Si solo fuera mero entretenimiento para llenar las horas de ocio, el tema no concitaría mayores preocupaciones; pero lo que resulta grave es que esos falsos ídolos tienen la capacidad de torcer los designios de un determinado sector popular que los admira, los imita, cree en ellos y logra que se comporten como ellos decidan. A través del encanto calculado carente de toda espontaneidad, el falso profeta consigue calar en el gusto de ese público captado digitalmente, fabrica eventos desde un escenario con visos de realidad en el que disimula sus verdaderos intereses mercuriales. Entonces, manipula a su antojo el colectivo del que se considera dueño y lo negocia al mayor postor para venderlo en estudios de mercado, sondeos políticos o cualquier otra percepción, lo que lo hace apetecible como figura de arrastre.

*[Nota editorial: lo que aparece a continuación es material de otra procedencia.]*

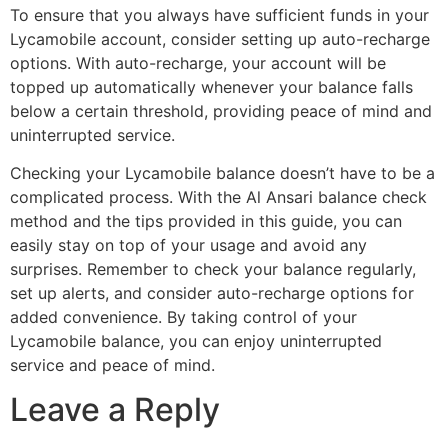
To ensure that you always have sufficient funds in your
Lycamobile account, consider setting up auto-recharge
options. With auto-recharge, your account will be
topped up automatically whenever your balance falls
below a certain threshold, providing peace of mind and
uninterrupted service.
Checking your Lycamobile balance doesn’t have to be a
complicated process. With the Al Ansari balance check
method and the tips provided in this guide, you can
easily stay on top of your usage and avoid any
surprises. Remember to check your balance regularly,
set up alerts, and consider auto-recharge options for
added convenience. By taking control of your
Lycamobile balance, you can enjoy uninterrupted
service and peace of mind.
Leave a Reply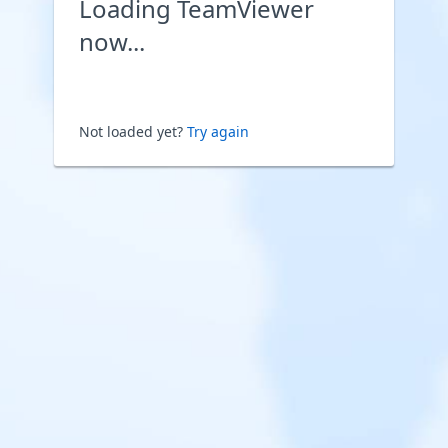
Loading TeamViewer
now...
Not loaded yet?
Try again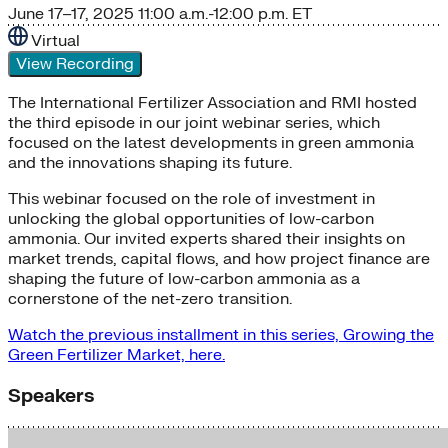
June 17–17, 2025
11:00 a.m.-12:00 p.m. ET
Virtual
View Recording
The International Fertilizer Association and RMI hosted
the third episode in our joint webinar series, which
focused on the latest developments in green ammonia
and the innovations shaping its future.
This webinar focused on the role of investment in
unlocking the global opportunities of low-carbon
ammonia. Our invited experts shared their insights on
market trends, capital flows, and how project finance are
shaping the future of low-carbon ammonia as a
cornerstone of the net-zero transition.
Watch the previous installment in this series, Growing the
Green Fertilizer Market, here.
Speakers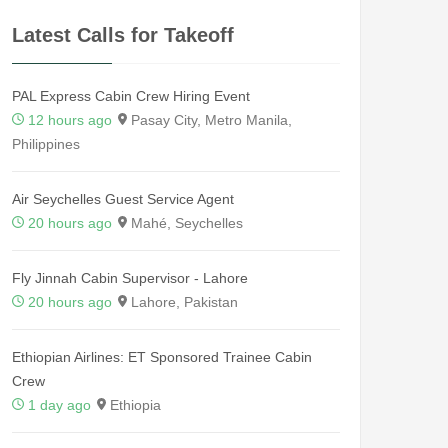
Latest Calls for Takeoff
PAL Express Cabin Crew Hiring Event
12 hours ago
Pasay City, Metro Manila,
Philippines
Air Seychelles Guest Service Agent
20 hours ago
Mahé, Seychelles
Fly Jinnah Cabin Supervisor - Lahore
20 hours ago
Lahore, Pakistan
Ethiopian Airlines: ET Sponsored Trainee Cabin
Crew
1 day ago
Ethiopia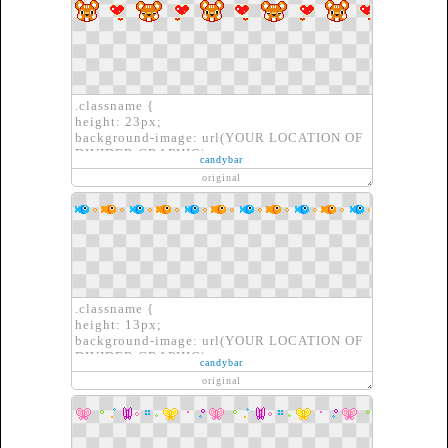
.classname {
height: 23px;
background-image: url(YOUR LOCATION OF
DIVIDER GRAPHIC);
candybar
border: none;
original
}
.classname {
height: 13px;
background-image: url(YOUR LOCATION OF
DIVIDER GRAPHIC);
candybar
border: none;
original
}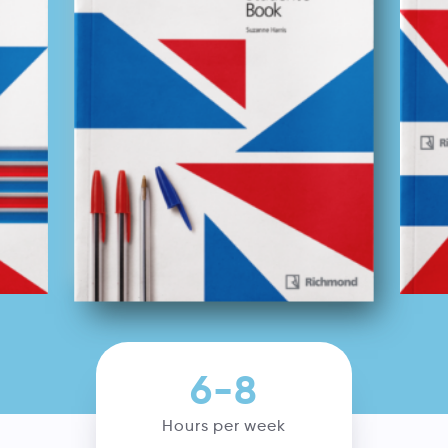
6-8
Hours per week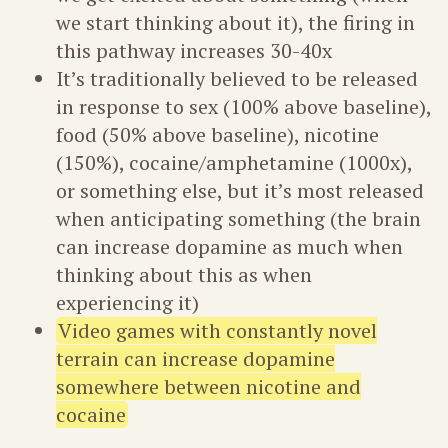
we start thinking about it), the firing in
this pathway increases 30-40x
It’s traditionally believed to be released
in response to sex (100% above baseline),
food (50% above baseline), nicotine
(150%), cocaine/amphetamine (1000x),
or something else, but it’s most released
when anticipating something (the brain
can increase dopamine as much when
thinking about this as when
experiencing it)
Video games with constantly novel
terrain can increase dopamine
somewhere between nicotine and
cocaine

En ese escenario, los humanos son usados cual mercancía de cambio por representar un número significativo de almas innominadas que se utiliza como símbolo de simpatías donde poco importa su opinión. Como esa multitud constituye un universo amplio y nada despreciable, va formando un eco repetitivo de la voz del dirigente que ha sabido extender lazos habilidosos de cercanía para crear la falsa ilusión de empatía, la hacerse percibir como un igual y fiel reflejo de los pensamientos, inquietudes, lenguaje y necesidades de su rebaño, tan del pueblo como el que más y tan sufrido como sus creyentes con quienes se precia de coincidir en historias y orígenes sencillos.

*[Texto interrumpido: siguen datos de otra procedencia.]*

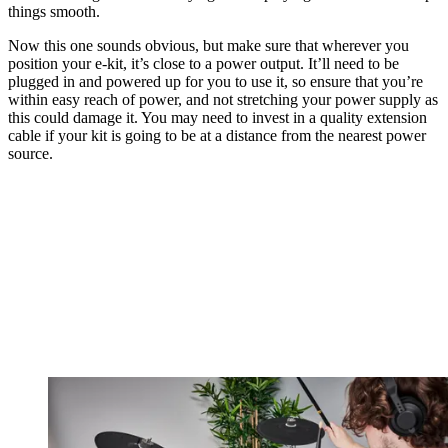
things smooth.
Now this one sounds obvious, but make sure that wherever you
position your e-kit, it’s close to a power output. It’ll need to be
plugged in and powered up for you to use it, so ensure that you’re
within easy reach of power, and not stretching your power supply as
this could damage it. You may need to invest in a quality extension
cable if your kit is going to be at a distance from the nearest power
source.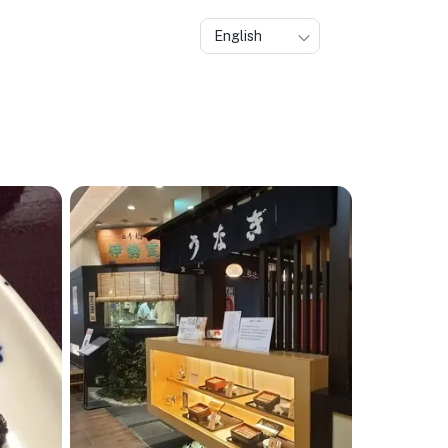
English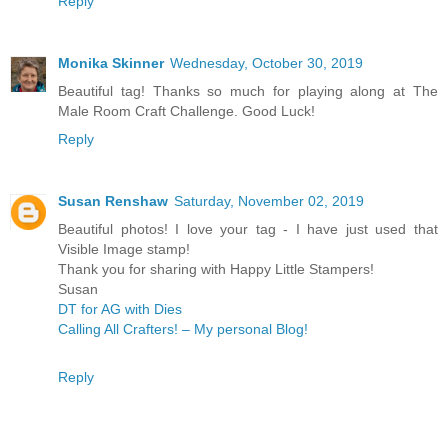
Reply
Monika Skinner
Wednesday, October 30, 2019
Beautiful tag! Thanks so much for playing along at The
Male Room Craft Challenge. Good Luck!
Reply
Susan Renshaw
Saturday, November 02, 2019
Beautiful photos! I love your tag - I have just used that
Visible Image stamp!
Thank you for sharing with Happy Little Stampers!
Susan
DT for AG with Dies
Calling All Crafters! – My personal Blog!
Reply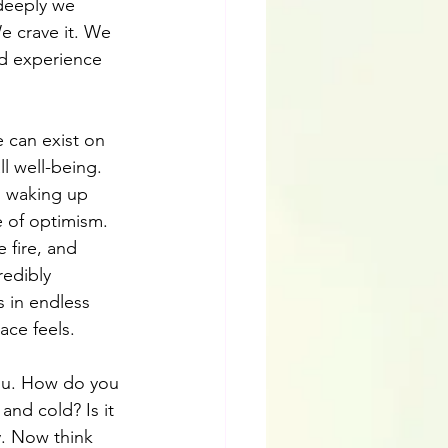
deeply we 
e crave it. We 
nd experience 
we can exist on 
ll well-being. 
, waking up 
e of optimism. 
 fire, and 
redibly 
s in endless 
ace feels.
you. How do you 
and cold? Is it 
. Now think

Ese falso redentor es tan débil como castillo de cartón y, en su percepción de ungido, puede impulsar atentados contra el orden público solo para demostrar que controla esa masa devota que le sigue como a un mesías, y llegar hasta a retar a la autoridad. El profeta es alguien llamado por Dios para hablar en su nombre como mensajero de la divinidad, no esa caricatura que se precia de redentor y no llega ni a copia al carbón.